# WORK TO COMPLETE:
Wherever a line below holds the word "editors", copy that line.

# RECORDED DATA:
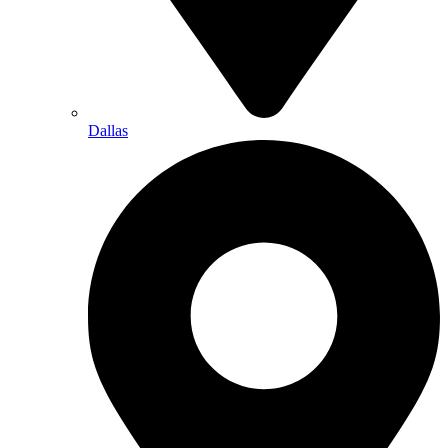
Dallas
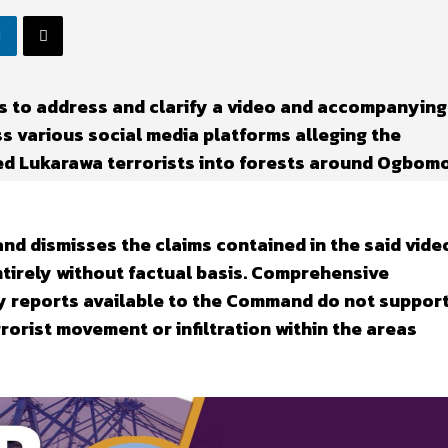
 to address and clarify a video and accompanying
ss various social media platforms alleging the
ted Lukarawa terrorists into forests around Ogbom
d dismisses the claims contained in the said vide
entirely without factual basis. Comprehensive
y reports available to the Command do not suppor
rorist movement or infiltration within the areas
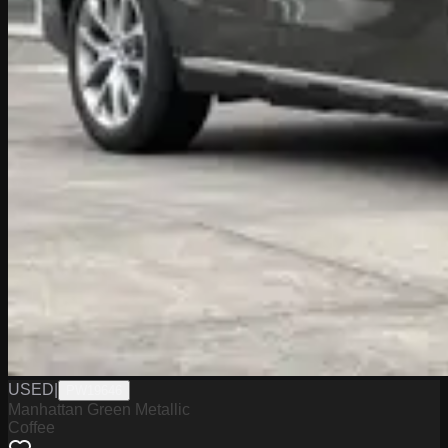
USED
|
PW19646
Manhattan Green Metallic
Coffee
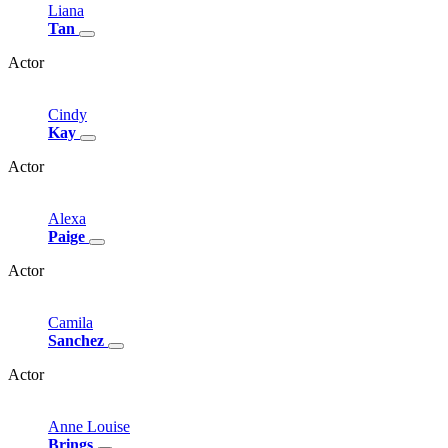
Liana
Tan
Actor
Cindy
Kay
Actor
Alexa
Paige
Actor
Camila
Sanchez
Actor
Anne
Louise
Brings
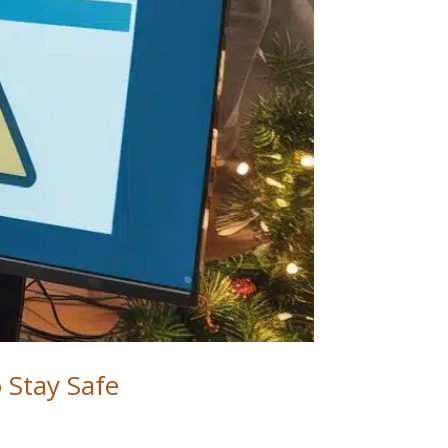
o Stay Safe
==
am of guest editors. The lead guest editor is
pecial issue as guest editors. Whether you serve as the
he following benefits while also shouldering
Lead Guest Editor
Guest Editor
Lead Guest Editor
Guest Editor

# RESULT:
am of guest editors. The lead guest editor is
pecial issue as guest editors. Whether you serve as the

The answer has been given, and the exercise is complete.